For as long as I’ve wanted to be a writer, I think I’ve wanted to be a columnist as well. I first started publishing the occasional op-ed in the early 2000s, fully expecting the Globe and Mail to realize my brilliance and offer me a full-time perch. That never happened, of course, and there was no way it ever would.

But now, somehow, almost two decades later, I’ve found that perch at Canada’s National Observer. It started with a few freelance pieces during the pandemic, then a few more, and finally a full-time gig right before my son was born — in large part so that I could have access to health benefits and a stable paycheque. I will never forget how important that was at the time.

Now, more than two years into that full-time relationship, I find myself the winner of the 2023 Mary Ann Shadd Cary award for columns at the National Newspaper Awards. As I said in my speech — one I fully expected never to deliver— the work that was nominated for that award wouldn’t be possible without the rest of the team at Canada’s National Observer.

It wouldn’t be possible without your support as a reader, either. Your commitment to our journalism is an essential part of the community we’ve built and the work we’ve done.
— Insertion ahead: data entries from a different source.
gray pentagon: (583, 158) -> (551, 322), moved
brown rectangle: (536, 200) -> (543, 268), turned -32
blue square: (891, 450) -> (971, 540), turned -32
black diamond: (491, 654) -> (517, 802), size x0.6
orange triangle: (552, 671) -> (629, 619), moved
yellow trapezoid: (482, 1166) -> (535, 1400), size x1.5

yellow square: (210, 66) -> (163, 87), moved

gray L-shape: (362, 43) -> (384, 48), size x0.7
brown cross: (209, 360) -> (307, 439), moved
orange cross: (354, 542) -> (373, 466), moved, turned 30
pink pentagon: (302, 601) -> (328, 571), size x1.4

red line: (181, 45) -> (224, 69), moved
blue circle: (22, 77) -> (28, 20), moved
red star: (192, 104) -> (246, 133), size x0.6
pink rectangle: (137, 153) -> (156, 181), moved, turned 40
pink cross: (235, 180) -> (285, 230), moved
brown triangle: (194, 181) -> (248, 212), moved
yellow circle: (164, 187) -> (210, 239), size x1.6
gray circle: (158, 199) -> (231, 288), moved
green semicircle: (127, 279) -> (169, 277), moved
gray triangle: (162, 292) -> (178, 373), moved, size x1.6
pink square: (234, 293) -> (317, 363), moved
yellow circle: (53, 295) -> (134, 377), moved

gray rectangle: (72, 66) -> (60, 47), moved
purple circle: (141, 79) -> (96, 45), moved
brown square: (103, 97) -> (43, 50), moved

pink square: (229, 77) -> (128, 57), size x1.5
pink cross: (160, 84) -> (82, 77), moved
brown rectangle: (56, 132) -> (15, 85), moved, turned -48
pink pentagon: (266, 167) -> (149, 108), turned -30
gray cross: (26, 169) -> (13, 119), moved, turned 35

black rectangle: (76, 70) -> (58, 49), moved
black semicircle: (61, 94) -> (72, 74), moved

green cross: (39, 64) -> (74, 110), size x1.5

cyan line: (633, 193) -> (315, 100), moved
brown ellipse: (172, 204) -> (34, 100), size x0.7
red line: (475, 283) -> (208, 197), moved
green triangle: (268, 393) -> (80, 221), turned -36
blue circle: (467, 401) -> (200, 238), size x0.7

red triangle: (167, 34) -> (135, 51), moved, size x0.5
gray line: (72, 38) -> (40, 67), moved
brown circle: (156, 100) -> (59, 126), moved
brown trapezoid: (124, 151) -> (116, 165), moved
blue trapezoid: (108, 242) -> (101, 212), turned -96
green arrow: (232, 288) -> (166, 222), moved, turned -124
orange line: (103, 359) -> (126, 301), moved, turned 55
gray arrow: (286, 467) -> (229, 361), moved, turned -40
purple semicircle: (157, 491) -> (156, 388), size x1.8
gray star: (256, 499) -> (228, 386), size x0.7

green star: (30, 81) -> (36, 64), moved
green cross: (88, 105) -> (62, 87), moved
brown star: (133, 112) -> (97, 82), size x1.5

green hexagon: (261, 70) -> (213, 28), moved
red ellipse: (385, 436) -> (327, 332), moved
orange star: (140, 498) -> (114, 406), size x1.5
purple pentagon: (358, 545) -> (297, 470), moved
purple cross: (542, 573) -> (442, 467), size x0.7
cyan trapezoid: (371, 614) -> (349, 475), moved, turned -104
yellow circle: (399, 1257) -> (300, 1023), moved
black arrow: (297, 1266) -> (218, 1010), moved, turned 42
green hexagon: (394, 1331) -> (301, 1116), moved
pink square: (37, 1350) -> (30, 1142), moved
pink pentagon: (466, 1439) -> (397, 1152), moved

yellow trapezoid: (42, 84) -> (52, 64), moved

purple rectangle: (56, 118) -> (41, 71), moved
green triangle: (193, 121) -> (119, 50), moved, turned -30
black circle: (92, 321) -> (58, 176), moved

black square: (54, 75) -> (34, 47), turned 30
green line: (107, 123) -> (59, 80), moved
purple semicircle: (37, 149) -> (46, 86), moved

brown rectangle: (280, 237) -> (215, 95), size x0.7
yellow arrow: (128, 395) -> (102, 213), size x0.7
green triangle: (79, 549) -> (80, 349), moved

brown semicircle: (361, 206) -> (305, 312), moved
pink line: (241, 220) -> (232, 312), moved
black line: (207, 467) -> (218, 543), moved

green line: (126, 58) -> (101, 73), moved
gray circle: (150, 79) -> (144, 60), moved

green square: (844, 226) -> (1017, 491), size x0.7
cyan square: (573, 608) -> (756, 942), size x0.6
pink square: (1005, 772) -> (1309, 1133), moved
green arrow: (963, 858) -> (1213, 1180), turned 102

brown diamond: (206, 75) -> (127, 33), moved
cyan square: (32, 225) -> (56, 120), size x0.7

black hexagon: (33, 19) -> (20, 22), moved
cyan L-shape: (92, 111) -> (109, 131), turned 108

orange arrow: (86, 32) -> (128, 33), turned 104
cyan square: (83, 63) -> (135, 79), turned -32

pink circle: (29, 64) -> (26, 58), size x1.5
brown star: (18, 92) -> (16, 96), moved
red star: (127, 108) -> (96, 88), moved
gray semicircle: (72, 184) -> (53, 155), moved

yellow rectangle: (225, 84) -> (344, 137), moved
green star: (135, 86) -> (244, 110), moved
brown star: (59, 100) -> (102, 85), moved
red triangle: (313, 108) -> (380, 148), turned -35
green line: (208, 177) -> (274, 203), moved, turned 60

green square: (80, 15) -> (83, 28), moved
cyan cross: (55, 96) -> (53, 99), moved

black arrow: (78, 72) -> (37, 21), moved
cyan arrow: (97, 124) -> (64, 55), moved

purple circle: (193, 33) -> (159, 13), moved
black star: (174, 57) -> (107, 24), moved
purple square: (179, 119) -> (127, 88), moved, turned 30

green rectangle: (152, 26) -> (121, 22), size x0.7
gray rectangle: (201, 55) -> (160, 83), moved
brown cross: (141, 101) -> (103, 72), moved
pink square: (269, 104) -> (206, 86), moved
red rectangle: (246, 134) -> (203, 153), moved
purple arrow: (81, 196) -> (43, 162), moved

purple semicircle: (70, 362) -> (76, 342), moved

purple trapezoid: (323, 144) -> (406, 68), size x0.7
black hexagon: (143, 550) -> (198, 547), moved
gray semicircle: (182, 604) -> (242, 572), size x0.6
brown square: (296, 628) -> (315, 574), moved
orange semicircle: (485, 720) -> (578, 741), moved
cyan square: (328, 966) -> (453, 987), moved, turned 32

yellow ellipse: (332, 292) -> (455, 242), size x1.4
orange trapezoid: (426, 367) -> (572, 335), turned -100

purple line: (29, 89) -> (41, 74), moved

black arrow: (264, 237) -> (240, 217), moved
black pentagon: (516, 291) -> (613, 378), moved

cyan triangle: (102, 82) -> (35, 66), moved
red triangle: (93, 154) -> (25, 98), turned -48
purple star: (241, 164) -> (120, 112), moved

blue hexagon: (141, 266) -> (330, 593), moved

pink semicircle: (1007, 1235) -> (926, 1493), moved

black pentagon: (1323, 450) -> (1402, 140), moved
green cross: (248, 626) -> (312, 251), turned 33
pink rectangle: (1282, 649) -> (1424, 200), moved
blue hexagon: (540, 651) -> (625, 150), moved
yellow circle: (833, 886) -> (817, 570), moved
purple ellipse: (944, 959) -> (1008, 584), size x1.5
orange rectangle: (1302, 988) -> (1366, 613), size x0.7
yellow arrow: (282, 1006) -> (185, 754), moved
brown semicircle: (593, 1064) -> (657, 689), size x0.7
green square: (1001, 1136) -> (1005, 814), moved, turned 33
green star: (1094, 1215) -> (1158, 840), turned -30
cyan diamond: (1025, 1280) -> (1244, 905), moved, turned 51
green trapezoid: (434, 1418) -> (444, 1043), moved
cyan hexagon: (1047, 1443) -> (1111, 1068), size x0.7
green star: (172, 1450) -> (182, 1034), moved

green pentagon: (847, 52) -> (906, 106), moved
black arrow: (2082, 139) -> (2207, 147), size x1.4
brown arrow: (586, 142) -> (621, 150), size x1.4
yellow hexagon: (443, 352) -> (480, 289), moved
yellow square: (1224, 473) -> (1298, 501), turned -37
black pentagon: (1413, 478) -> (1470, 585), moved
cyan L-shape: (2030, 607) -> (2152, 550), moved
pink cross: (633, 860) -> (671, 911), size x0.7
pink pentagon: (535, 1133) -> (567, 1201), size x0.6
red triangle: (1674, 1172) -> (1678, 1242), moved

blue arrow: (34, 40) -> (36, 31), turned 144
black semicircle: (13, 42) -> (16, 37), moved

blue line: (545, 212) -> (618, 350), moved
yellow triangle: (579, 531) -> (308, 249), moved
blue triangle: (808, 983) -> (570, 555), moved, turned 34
We have so many great reporters, great editors, and yes, a decent columnist or two, and you’re recognizing that every time you support us with your own hard-earned money.

That recognition is only going to get more important. We are staring down the possibility of a Conservative federal government in 2025, that will declare open war on climate policy and potentially end any possibility of meeting our Paris Accord targets. It will also declare open war on the media, or at least the parts that aren’t operating as its de-facto PR wing. And it may well defund the CBC, as Pierre Poilievre has promised time and time again.

We need to prepare for that possibility. That means reinforcing our business model, adding more subscribers and supporters, and finding new ways to deliver the news and information you depend upon. Why? Because, in a way, we’re fighting for our freedom now.

No, I’m not suggesting that Poilievre is a fascist, or even that he aspires to become one. That’s pretty obviously ridiculous. But there is clearly a broader movement afoot within Conservative circles to undermine traditional sources of knowledge and authority, one that took full flight during the pandemic. And as American historian Timothy Snyder warned in his 2017 book, “ you submit to tyranny when you renounce the difference between what you want to hear and what is actually the case…..to abandon facts is to abandon freedom.”

We need to fight for the facts. That’s what we’re doing at Canada’s National Observer.